Where a person has passed away, but you hold concerns about the testamentary capacity of the deceased to have made a Will which is produced after death, then you may need to challenge a Grant of Probate which is sought to be obtained for that Will.

Testamentary capacity usually refers to the essential requirement that a person making a Will must be of sound mind, memory and understanding; that is, they must know and understand what they are doing with their property, and not be delusional or suffering from a mental illness at the time they sign their Will.

Examples of challenges to Wills on the basis of lack of testamentary capacity occur most frequently where the Will-maker is ill, in hospital, on medication or elderly, or suffering from dementia.

If you, or someone you know, need to consider undertaking the Statutory Will process, or have concerns about the capacity of someone who made a Will, please contact our Toowoomba Lawyers for legal advice.


Where a person is under the age of 18 years but is able to express a wish to make a Will, then in certain circumstances the Supreme Court has the power to make a Statutory Will for a child.
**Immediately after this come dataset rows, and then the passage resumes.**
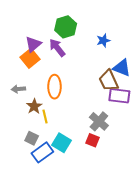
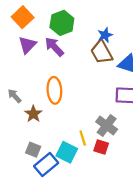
orange square: (30, 58) -> (23, 17), moved
brown trapezoid: (109, 81) -> (102, 52), moved
gray arrow: (18, 89) -> (15, 96), turned 56
yellow line: (45, 116) -> (83, 138), moved

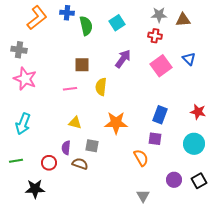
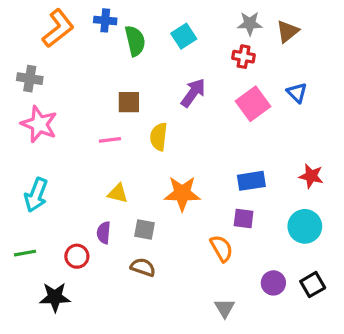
brown triangle: (183, 20) -> (288, 31), turned -35
blue rectangle: (160, 115) -> (251, 181), turned 60
brown semicircle: (80, 164) -> (143, 267), moved

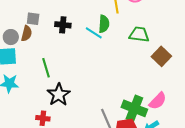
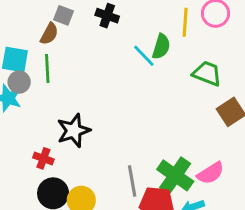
black cross: (63, 25) -> (107, 16), moved
gray circle: (11, 37) -> (19, 82), moved
green line: (46, 68) -> (47, 69), moved

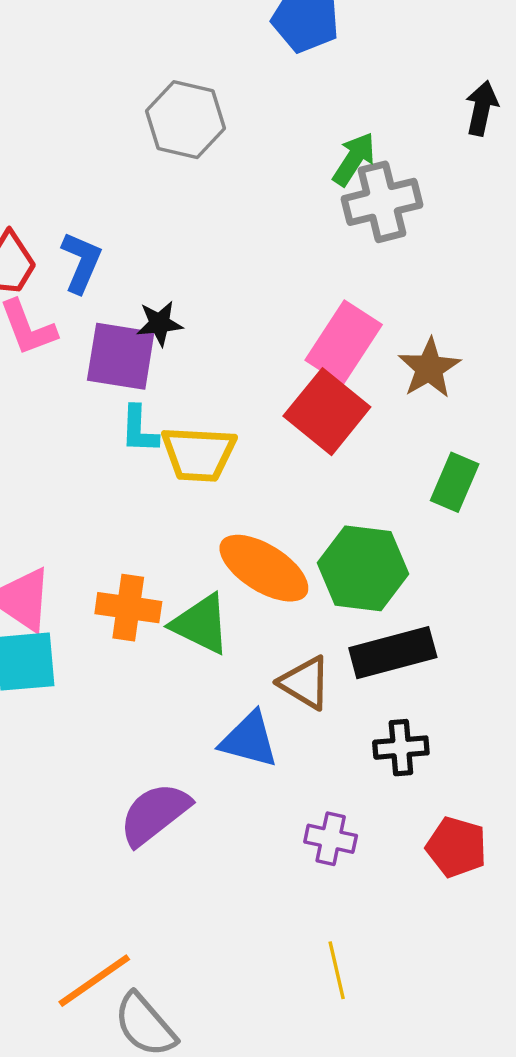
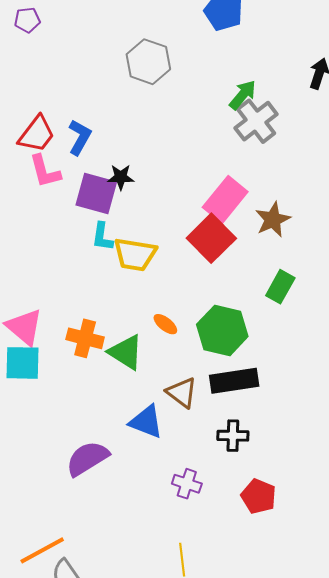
gray cross: (382, 202) -> (256, 121), turned -30
orange ellipse: (264, 568) -> (165, 324), size x0.5

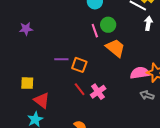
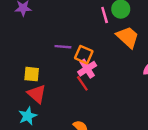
yellow square: (27, 83) -> (32, 74), moved
pink cross: (98, 92) -> (87, 69), moved

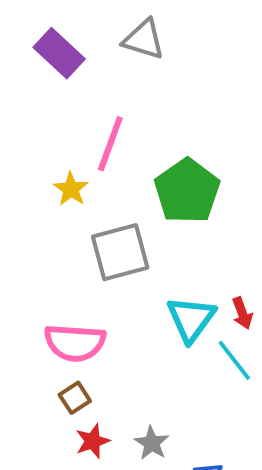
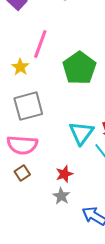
gray square: (120, 252) -> (28, 106), moved
red star: (93, 441) -> (64, 174), moved

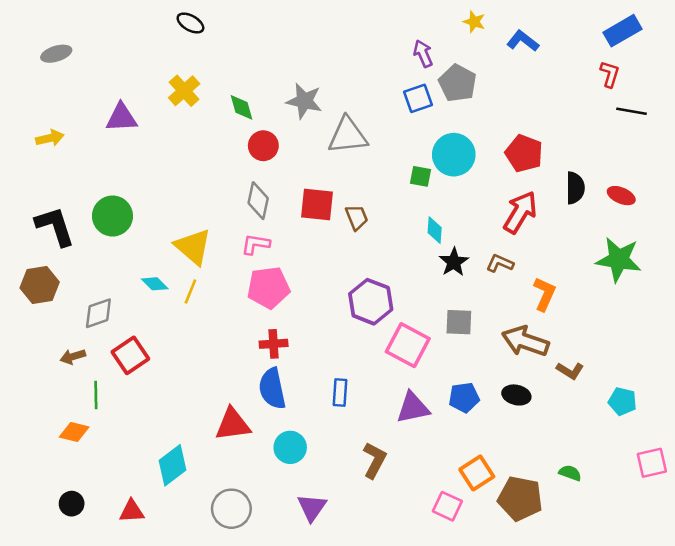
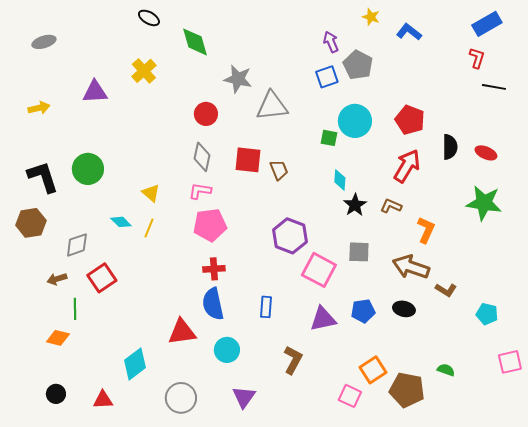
green diamond: (242, 107) -> (195, 42), moved, size x1.4
yellow triangle: (193, 247) -> (151, 193), size x0.6

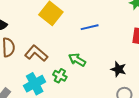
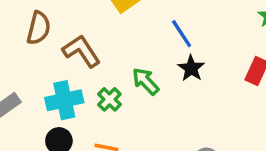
blue line: (90, 27) -> (182, 34), turned 54
black star: (118, 69) -> (191, 68), moved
To do so, the Court must be satisfied that the child understands the nature and effect of the proposed Will, including the extent of any property disposed of under that Will.

If you, or someone you know, need to consider undertaking the Statutory Will process for a minor, please contact us for legal advice


If you are the Executor of an Estate and have received notice of a dispute, or that someone intends to commence legal action against the Estate, then we can help.

Such legal action may involve allegations of lack of testamentary capacity of the deceased to have made the Will, undue influence, or a Family Provision Claim.

It is better for all parties to try and resolve an Estate dispute without commencing Court proceedings in order to avoid the significant costs of litigation. That said, in some circumstances, litigation in the Court may unavoidable.